→ **Exercise data**
>>>>
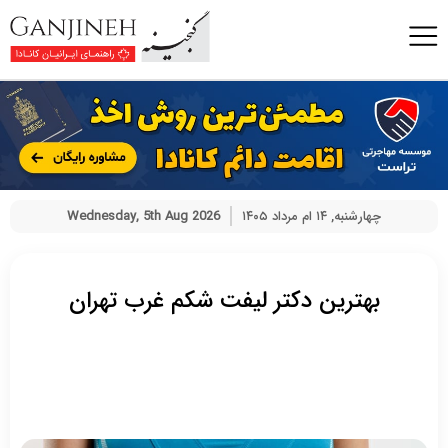
چهارشنبه, ۱۴ ام مرداد ۱۴۰۵
Wednesday, 5th Aug 2026
بهترین دکتر لیفت شکم غرب تهران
<<<<
→ **Problem to solve**
Hand back the data exactly as it appears, with all pictures cut.

→ **Solution to this task**
چهارشنبه, ۱۴ ام مرداد ۱۴۰۵
Wednesday, 5th Aug 2026
بهترین دکتر لیفت شکم غرب تهران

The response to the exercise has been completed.